• [Instructions to follow]
Pull every line from the records that has the word "Básica" in it.

• [Record set]
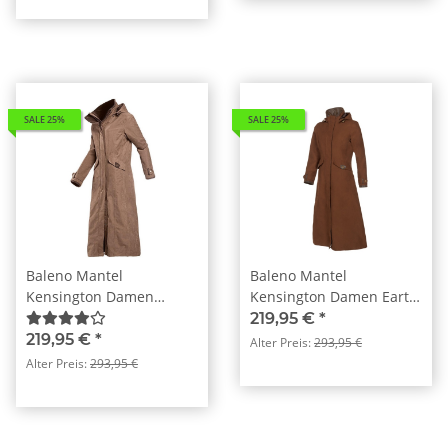
SALE 25%
SALE 25%
Baleno Mantel
Baleno Mantel
Kensington Damen
Kensington Damen Earth
Camel
Brown
219,95 €
*
219,95 €
*
Alter Preis:
293,95 €
Alter Preis:
293,95 €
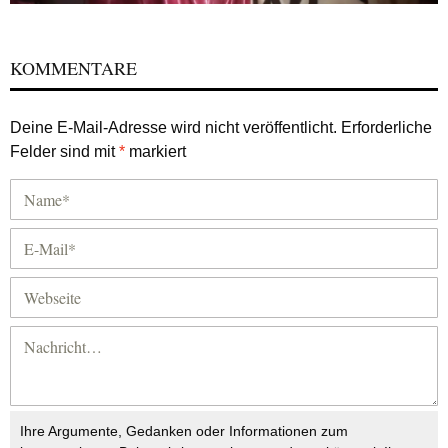
KOMMENTARE
Deine E-Mail-Adresse wird nicht veröffentlicht.
Erforderliche
Felder sind mit
*
markiert
Ihre Argumente, Gedanken oder Informationen zum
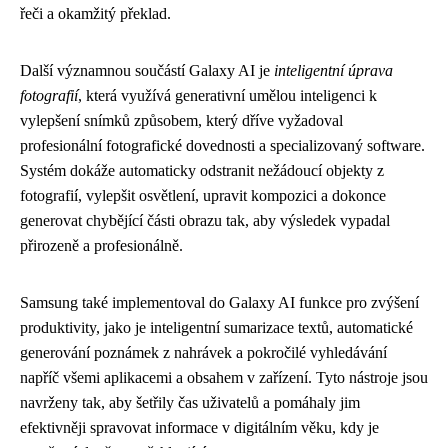
řeči a okamžitý překlad.
Další významnou součástí Galaxy AI je
inteligentní úprava
fotografií
, která využívá generativní umělou inteligenci k
vylepšení snímků způsobem, který dříve vyžadoval
profesionální fotografické dovednosti a specializovaný software.
Systém dokáže automaticky odstranit nežádoucí objekty z
fotografií, vylepšit osvětlení, upravit kompozici a dokonce
generovat chybějící části obrazu tak, aby výsledek vypadal
přirozeně a profesionálně.
Samsung také implementoval do Galaxy AI funkce pro zvýšení
produktivity, jako je inteligentní sumarizace textů, automatické
generování poznámek z nahrávek a pokročilé vyhledávání
napříč všemi aplikacemi a obsahem v zařízení. Tyto nástroje jsou
navrženy tak, aby šetřily čas uživatelů a pomáhaly jim
efektivněji spravovat informace v digitálním věku, kdy je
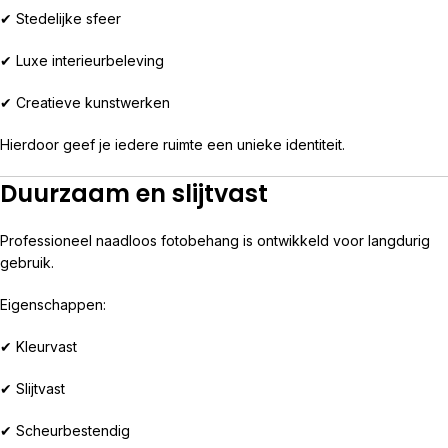
✔ Stedelijke sfeer
✔ Luxe interieurbeleving
✔ Creatieve kunstwerken
Hierdoor geef je iedere ruimte een unieke identiteit.
Duurzaam en slijtvast
Professioneel naadloos fotobehang is ontwikkeld voor langdurig
gebruik.
Eigenschappen:
✔ Kleurvast
✔ Slijtvast
✔ Scheurbestendig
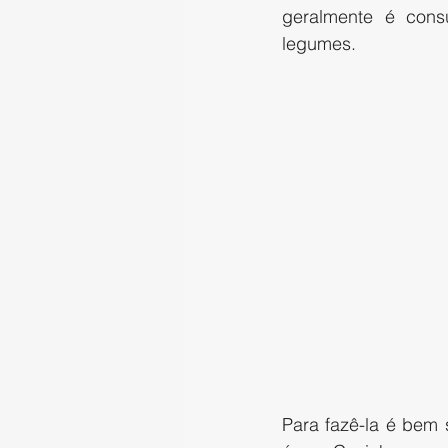
geralmente é cons
legumes.
Para fazê-la é bem 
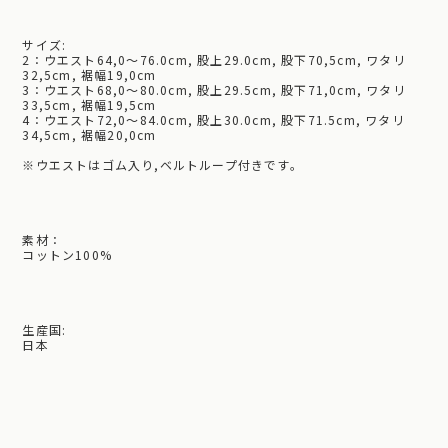
サイズ:
2：ウエスト64,0～76.0cm, 股上29.0cm, 股下70,5cm, ワタリ
32,5cm, 裾幅19,0cm
3：ウエスト68,0～80.0cm, 股上29.5cm, 股下71,0cm, ワタリ
33,5cm, 裾幅19,5cm
4：ウエスト72,0～84.0cm, 股上30.0cm, 股下71.5cm, ワタリ
34,5cm, 裾幅20,0cm
※ウエストはゴム入り,ベルトループ付きです。
素材：
コットン100%
生産国:
日本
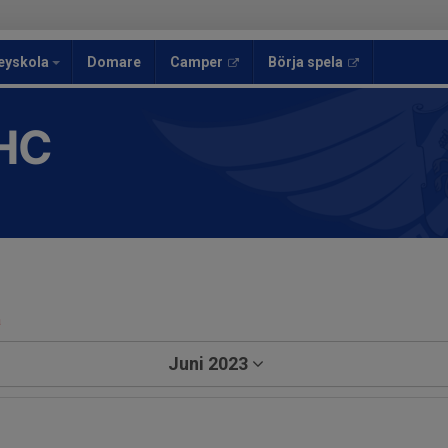
eyskola
Domare
Camper
Börja spela
HC
a
Juni 2023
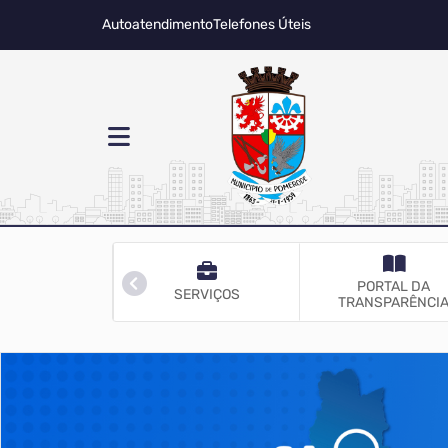
Autoatendimento
Telefones Úteis
PORTAL DA
RETARIAS
SERVIÇOS
TRANSPARÊNCI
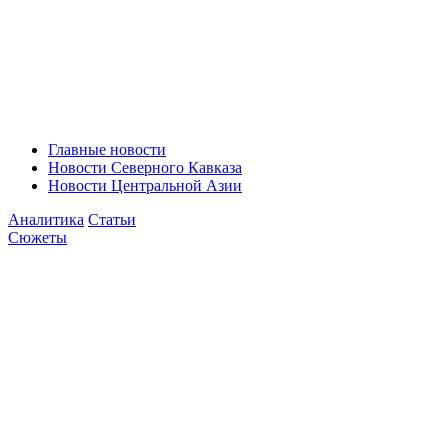
Главные новости
Новости Северного Кавказа
Новости Центральной Азии
Аналитика
Статьи
Сюжеты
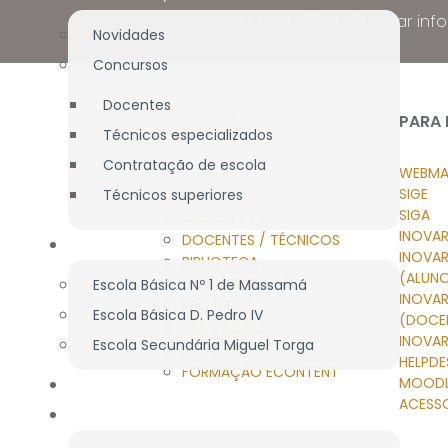
Nunca deixe de estar inf
Novidades
Concursos
Docentes
NAVEGAÇÃO
PARA
Técnicos especializados
Contratação de escola
WEBMA
AGRUPAMENTO
SIGE
Técnicos superiores
OFERTA EDUCATIVA
SIGA
ALUNOS / E.E.
INOVAR
DOCENTES / TÉCNICOS
BIBLIOTECA
INOVA
BIBLIOTECA
(ALUN
DOCUMENTAÇÃO
Escola Básica Nº 1 de Massamá
INOVA
PROJETOS
Escola Básica D. Pedro IV
(DOCE
ASS. PAIS/E.E.
INOVAR
Escola Secundária Miguel Torga
NOTÍCIAS
HELPDE
FORMAÇÃO ECONTENT
MOOD
DOCUMENTAÇÃO
ACESS
PROJETOS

• [Result of this task]
Escola Básica Nº 1 de Massamá
Escola Básica D. Pedro IV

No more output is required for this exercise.